• [Data for this exercise]:
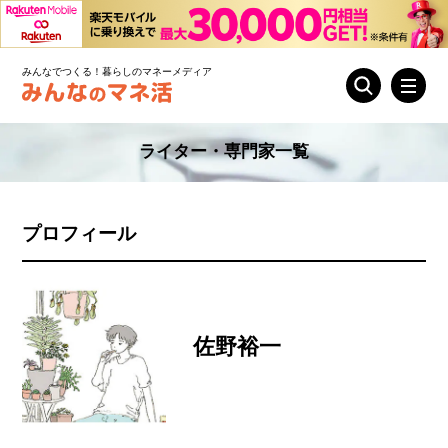
みんなでつくる！暮らしのマネーメディア
ライター・専門家一覧
プロフィール
佐野裕一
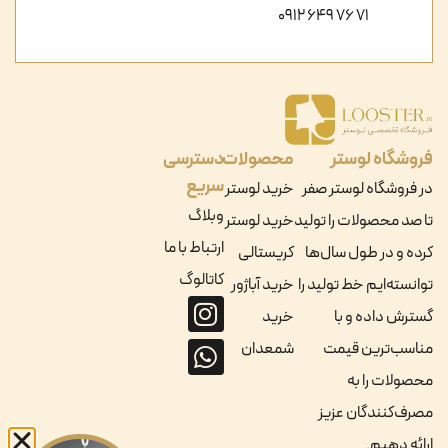
71 76 649 0912
فروشگاه لوستر
محصولات
دسترسی
سریع
در فروشگاه لوستر صفر
خرید لوستر
وبلاگ
تا صد محصولات را تولید
خرید لوستر
ارتباط با ما
کرده و در طول سال‌ها
کریستالی
کاتالوگ
توانسته‌ایم خط تولید را
خرید آباژور
گسترش داده و با
خرید
مناسب‌ترین قیمت
شمعدان
محصولات را به
مصرف‌کنندگان عزیز
ارائه دهیم.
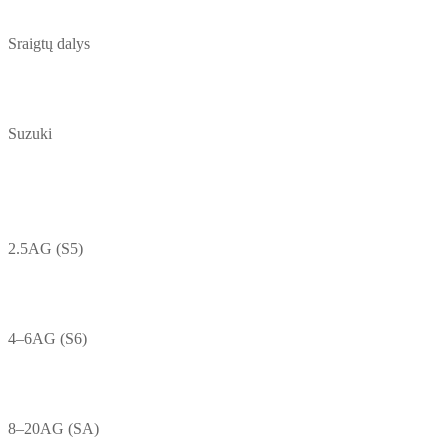
Sraigtų dalys
Suzuki
2.5AG (S5)
4–6AG (S6)
8–20AG (SA)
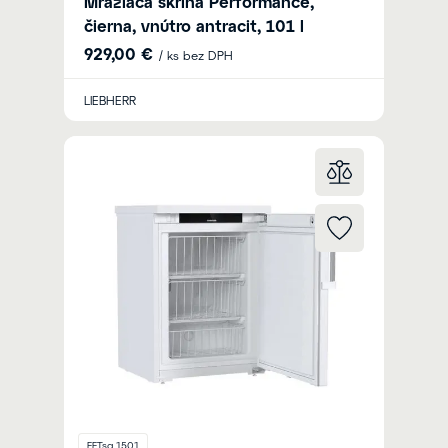
Mraziaca skriňa Performance,
čierna, vnútro antracit, 101 l
929,00 €
/ ks bez DPH
LIEBHERR
FFTsg 1501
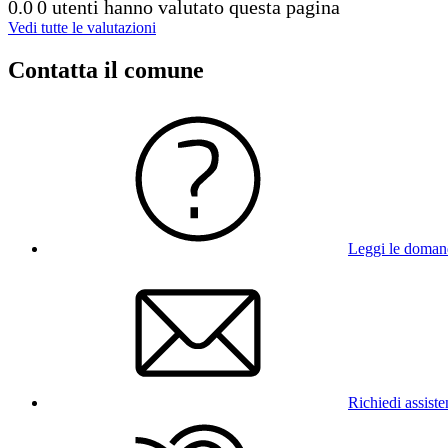
0.0
0 utenti hanno valutato questa pagina
Vedi tutte le valutazioni
Contatta il comune
Leggi le doman
Richiedi assist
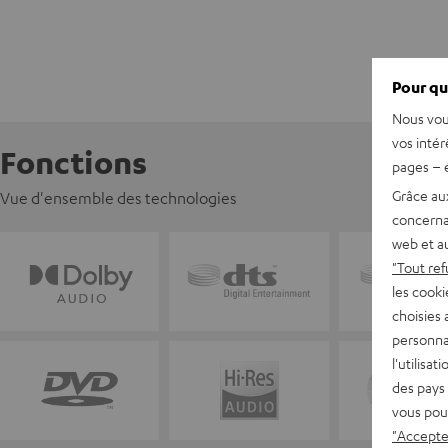
Pour qu
Nous vou
vos intér
Fonctions
pages – é
Grâce au
Vue d'ensemble des technologies
concerna
web et au
"Tout ref
les cooki
choisies 
personna
l'utilisa
des pays 
vous pou
"Accepter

• [Your assignment]: In the entries above, find each line that has the word "تولید". Copy it.

• [Expected output]:
تا صد محصولات را تولید
توانسته‌ایم خط تولید را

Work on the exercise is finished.